So, you suddenly find yourself at home with a kid, or three. First, don't panic. They can sense fear, especially the pre-teens and the teens. Second, take a moment to thank a teacher. Even those teachers that you didn't love are amazing people. They showed up to work every day and wrangled upwards of thirty or more of these little creatures. Now finally, take a deep breath and a moment for yourself. You got this. We are here for you. We are with you. We are stumbling through this jungle right along side of you.
For many of you it's been a while since you have had to direct your children's learning, much less their entire day. If you are a veteran homeschooling parent, feel free to read along and laugh at us non-homeschooling folks. You have been in the weeds a while. For those of us newbies this is a trial by fire. When full day kindergarten started we kissed their little heads and put their real learning into the capable hands of trained professionals. Sure we were around for homework and extracurricular activities, but let's be honest, the vast majority of their day was organized by others. Now it's up to us to organize their entire day and that's not just a little frightening, it's really frightening. The good news is that the professional educators are trying to figure this out. The bad news is that some of the districts are still scrambling to come up with a plan, much less ready to take it live. That's okay, this isn't permanent. You just have to figure out how to survive for a little while.
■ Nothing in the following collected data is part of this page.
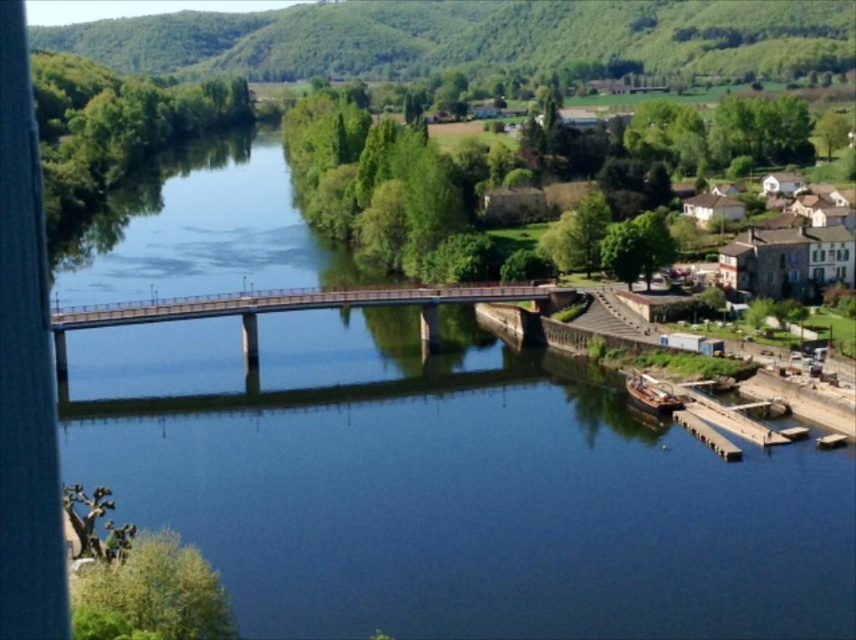 Question: Is smooth concrete bridge at center smaller than white stone houses at upper right?

Choices:
 (A) no
 (B) yes

Answer: (B)

Question: Is smooth concrete bridge at center above white stone houses at upper right?

Choices:
 (A) yes
 (B) no

Answer: (B)

Question: Which point is farther to the camera?

Choices:
 (A) smooth concrete bridge at center
 (B) white stone houses at upper right

Answer: (B)

Question: Can you confirm if smooth concrete bridge at center is positioned below white stone houses at upper right?

Choices:
 (A) yes
 (B) no

Answer: (A)

Question: Which point appears closest to the camera in this image?

Choices:
 (A) (373, 300)
 (B) (712, 195)

Answer: (A)

Question: Which object is closer to the camera taking this photo?

Choices:
 (A) smooth concrete bridge at center
 (B) white stone houses at upper right

Answer: (A) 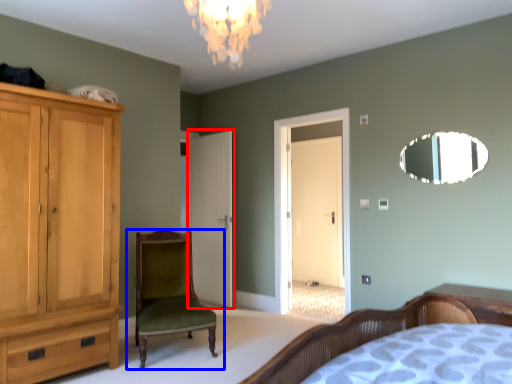 Question: Among these objects, which one is nearest to the camera, door (highlighted by a red box) or chair (highlighted by a blue box)?

Choices:
 (A) door
 (B) chair

Answer: (B)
Okay, onto the fun stuff. Here's a list of 15 ideas (some great, some good, and possibly some terrible) to help keep the sanity at your home. May the force be with you!
1. Get your math on! Free online learning tools like Khan Academy. This site is great for mathematics, but also offers other topics like Arts and Humanties and Science. The learning age range is huge. They have work geared towards little kids all the way to high schoolers.
2. Have a library card? Many libraries offer access to thousands of free ebooks. Just because the libary is closed doesn't mean you can't download a good book to read.
3. Being isolated from your peers can be really lonely for teens and preteens. The kids these days text a lot, but really only chat in person. Encourage them to pick up the phone and actually talk to someone. It's amazing how uplifting a little chat can be.
4. Encourage older teens to try their hands at a free college course. They won't get any credit for the class, but the real benefit is in the knowledge gained. Yale University, for example, offers several Open Yale Courses.
5. Search the telly, or the idiot box as my teen jokingly told me I should call it, for educational programming. There are plenty of educational shows out there. You just need to look for them. Watch a documentary, recorded theater performance, or Shakespeare play screen adaption.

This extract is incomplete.